◆ Information supplied ◆

● ● ● ● ●

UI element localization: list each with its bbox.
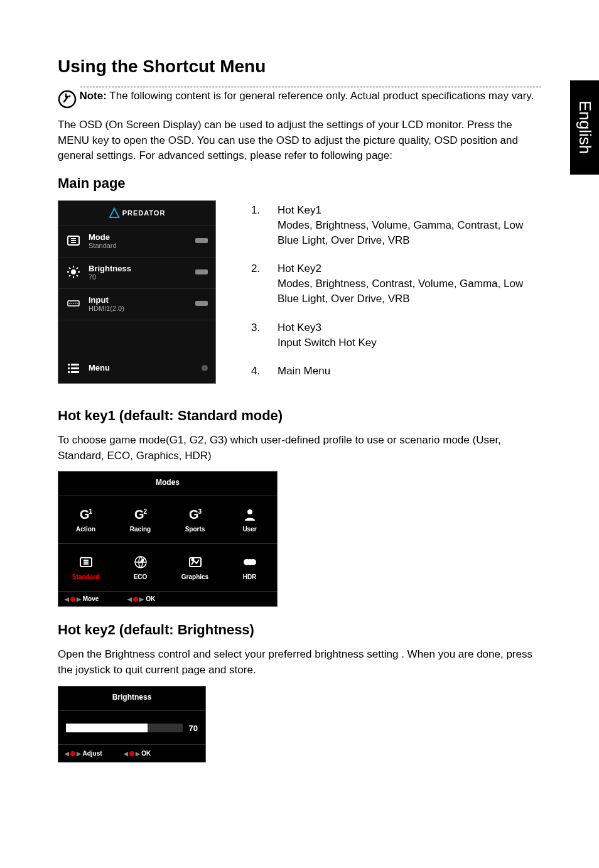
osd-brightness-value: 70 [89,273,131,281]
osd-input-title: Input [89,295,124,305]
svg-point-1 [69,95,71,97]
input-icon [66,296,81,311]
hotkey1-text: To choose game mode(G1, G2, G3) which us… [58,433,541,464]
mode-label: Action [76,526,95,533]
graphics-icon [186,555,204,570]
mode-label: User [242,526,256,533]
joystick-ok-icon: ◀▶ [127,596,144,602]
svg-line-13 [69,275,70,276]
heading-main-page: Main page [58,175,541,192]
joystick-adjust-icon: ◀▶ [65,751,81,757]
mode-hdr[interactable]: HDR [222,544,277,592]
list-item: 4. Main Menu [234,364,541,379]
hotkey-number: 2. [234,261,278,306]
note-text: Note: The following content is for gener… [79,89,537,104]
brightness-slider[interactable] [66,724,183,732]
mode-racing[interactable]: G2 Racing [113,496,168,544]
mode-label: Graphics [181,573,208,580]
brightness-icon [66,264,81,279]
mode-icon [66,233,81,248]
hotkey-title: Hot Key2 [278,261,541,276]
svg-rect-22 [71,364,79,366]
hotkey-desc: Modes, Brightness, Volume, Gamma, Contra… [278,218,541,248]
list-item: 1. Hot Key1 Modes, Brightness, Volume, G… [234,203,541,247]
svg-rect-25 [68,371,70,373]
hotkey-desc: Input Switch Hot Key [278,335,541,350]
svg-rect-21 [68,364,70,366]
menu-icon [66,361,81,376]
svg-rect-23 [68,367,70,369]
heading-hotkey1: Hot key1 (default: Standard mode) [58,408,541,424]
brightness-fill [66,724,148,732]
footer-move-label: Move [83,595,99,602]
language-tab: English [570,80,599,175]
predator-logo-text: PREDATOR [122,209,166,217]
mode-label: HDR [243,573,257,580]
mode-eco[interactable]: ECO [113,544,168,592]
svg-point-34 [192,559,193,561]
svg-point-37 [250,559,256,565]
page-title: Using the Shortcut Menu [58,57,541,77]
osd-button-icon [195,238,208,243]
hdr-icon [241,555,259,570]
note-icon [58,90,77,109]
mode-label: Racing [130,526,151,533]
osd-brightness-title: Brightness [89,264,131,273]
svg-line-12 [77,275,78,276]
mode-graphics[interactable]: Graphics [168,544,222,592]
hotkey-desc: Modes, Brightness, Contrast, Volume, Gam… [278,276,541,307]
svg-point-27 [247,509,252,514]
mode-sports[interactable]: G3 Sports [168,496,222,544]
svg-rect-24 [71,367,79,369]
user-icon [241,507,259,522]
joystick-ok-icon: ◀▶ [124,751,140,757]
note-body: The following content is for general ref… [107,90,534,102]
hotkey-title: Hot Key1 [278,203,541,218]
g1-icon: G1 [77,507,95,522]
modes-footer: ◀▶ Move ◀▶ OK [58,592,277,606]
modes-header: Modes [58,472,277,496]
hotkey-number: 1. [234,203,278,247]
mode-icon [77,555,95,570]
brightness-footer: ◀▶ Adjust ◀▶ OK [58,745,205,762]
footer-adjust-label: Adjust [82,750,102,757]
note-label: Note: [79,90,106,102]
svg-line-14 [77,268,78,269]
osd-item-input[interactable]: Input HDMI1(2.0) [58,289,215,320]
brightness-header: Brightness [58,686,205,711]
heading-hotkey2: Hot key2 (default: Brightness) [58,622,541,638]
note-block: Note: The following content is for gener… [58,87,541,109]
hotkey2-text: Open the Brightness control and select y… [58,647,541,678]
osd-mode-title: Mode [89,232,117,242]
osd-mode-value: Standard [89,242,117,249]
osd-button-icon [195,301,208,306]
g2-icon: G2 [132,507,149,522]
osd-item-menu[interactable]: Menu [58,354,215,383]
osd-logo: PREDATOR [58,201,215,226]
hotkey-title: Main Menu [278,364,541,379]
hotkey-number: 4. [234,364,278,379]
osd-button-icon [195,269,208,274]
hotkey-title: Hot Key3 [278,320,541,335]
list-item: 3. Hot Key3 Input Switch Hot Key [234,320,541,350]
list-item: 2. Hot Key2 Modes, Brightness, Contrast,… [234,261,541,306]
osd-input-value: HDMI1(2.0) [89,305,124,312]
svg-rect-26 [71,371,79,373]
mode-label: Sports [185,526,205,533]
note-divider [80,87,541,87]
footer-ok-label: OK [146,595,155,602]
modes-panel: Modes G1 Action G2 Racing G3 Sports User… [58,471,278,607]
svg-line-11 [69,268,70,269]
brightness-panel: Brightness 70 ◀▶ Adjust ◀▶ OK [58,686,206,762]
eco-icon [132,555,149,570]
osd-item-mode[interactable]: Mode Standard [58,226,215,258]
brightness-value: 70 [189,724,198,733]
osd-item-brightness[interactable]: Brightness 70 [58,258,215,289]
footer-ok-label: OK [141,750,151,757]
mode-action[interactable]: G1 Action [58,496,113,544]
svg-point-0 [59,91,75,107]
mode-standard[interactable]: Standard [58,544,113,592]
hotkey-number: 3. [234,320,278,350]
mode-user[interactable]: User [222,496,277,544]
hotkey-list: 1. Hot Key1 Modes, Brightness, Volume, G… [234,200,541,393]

● ● ● ● ●

◆ Task instructions ◆
Scan the material for "heading" and copy the lines that hold it.

◆ Your response ◆
heading-main-page: Main page [58,175,541,192]
heading-hotkey1: Hot key1 (default: Standard mode) [58,408,541,424]
heading-hotkey2: Hot key2 (default: Brightness) [58,622,541,638]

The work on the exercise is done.